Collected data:
____________________

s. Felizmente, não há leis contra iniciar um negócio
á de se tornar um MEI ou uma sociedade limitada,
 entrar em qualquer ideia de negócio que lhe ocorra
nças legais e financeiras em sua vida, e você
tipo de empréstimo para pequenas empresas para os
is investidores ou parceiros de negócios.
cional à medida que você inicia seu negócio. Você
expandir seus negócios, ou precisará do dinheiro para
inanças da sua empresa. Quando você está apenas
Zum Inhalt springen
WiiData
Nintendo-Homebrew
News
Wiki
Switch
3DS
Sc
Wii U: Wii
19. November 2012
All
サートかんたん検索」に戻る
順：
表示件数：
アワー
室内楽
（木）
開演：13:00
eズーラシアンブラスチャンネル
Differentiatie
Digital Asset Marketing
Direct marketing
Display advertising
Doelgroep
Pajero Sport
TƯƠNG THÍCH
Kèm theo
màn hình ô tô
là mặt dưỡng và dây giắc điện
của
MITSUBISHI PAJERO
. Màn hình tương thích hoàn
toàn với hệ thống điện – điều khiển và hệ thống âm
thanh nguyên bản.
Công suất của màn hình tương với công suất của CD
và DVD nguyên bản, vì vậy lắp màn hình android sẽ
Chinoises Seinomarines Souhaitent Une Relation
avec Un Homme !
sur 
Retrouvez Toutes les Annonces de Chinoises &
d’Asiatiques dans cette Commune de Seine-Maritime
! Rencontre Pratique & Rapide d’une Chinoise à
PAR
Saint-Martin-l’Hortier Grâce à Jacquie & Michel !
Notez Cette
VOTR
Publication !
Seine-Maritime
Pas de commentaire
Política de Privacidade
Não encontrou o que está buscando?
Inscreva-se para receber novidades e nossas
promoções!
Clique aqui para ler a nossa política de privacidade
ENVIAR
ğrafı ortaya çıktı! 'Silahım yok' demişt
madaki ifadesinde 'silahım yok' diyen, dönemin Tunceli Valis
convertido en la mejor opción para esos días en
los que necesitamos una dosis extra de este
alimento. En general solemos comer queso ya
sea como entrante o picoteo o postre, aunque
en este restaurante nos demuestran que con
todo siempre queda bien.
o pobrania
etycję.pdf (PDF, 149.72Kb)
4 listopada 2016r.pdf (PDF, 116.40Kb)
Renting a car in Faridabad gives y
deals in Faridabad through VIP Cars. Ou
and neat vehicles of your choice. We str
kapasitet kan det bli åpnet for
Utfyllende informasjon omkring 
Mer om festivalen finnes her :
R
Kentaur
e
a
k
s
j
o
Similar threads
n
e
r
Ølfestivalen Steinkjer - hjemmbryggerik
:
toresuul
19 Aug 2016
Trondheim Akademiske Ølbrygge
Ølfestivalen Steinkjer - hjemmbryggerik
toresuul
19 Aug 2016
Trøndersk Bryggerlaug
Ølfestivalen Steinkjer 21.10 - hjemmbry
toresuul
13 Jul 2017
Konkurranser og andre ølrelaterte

____________________

### Assignment
Would you output every entry exactly as it was written?

### Solved problem
s. Felizmente, não há leis contra iniciar um negócio
á de se tornar um MEI ou uma sociedade limitada,
 entrar em qualquer ideia de negócio que lhe ocorra
nças legais e financeiras em sua vida, e você
tipo de empréstimo para pequenas empresas para os
is investidores ou parceiros de negócios.
cional à medida que você inicia seu negócio. Você
expandir seus negócios, ou precisará do dinheiro para
inanças da sua empresa. Quando você está apenas
Zum Inhalt springen
WiiData
Nintendo-Homebrew
News
Wiki
Switch
3DS
Sc
Wii U: Wii
19. November 2012
All
サートかんたん検索」に戻る
順：
表示件数：
アワー
室内楽
（木）
開演：13:00
eズーラシアンブラスチャンネル
Differentiatie
Digital Asset Marketing
Direct marketing
Display advertising
Doelgroep
Pajero Sport
TƯƠNG THÍCH
Kèm theo
màn hình ô tô
là mặt dưỡng và dây giắc điện
của
MITSUBISHI PAJERO
. Màn hình tương thích hoàn
toàn với hệ thống điện – điều khiển và hệ thống âm
thanh nguyên bản.
Công suất của màn hình tương với công suất của CD
và DVD nguyên bản, vì vậy lắp màn hình android sẽ
Chinoises Seinomarines Souhaitent Une Relation
avec Un Homme !
sur 
Retrouvez Toutes les Annonces de Chinoises &
d’Asiatiques dans cette Commune de Seine-Maritime
! Rencontre Pratique & Rapide d’une Chinoise à
PAR
Saint-Martin-l’Hortier Grâce à Jacquie & Michel !
Notez Cette
VOTR
Publication !
Seine-Maritime
Pas de commentaire
Política de Privacidade
Não encontrou o que está buscando?
Inscreva-se para receber novidades e nossas
promoções!
Clique aqui para ler a nossa política de privacidade
ENVIAR
ğrafı ortaya çıktı! 'Silahım yok' demişt
madaki ifadesinde 'silahım yok' diyen, dönemin Tunceli Valis
convertido en la mejor opción para esos días en
los que necesitamos una dosis extra de este
alimento. En general solemos comer queso ya
sea como entrante o picoteo o postre, aunque
en este restaurante nos demuestran que con
todo siempre queda bien.
o pobrania
etycję.pdf (PDF, 149.72Kb)
4 listopada 2016r.pdf (PDF, 116.40Kb)
Renting a car in Faridabad gives y
deals in Faridabad through VIP Cars. Ou
and neat vehicles of your choice. We str
kapasitet kan det bli åpnet for
Utfyllende informasjon omkring 
Mer om festivalen finnes her :
R
Kentaur
e
a
k
s
j
o
Similar threads
n
e
r
Ølfestivalen Steinkjer - hjemmbryggerik
:
toresuul
19 Aug 2016
Trondheim Akademiske Ølbrygge
Ølfestivalen Steinkjer - hjemmbryggerik
toresuul
19 Aug 2016
Trøndersk Bryggerlaug
Ølfestivalen Steinkjer 21.10 - hjemmbry
toresuul
13 Jul 2017
Konkurranser og andre ølrelaterte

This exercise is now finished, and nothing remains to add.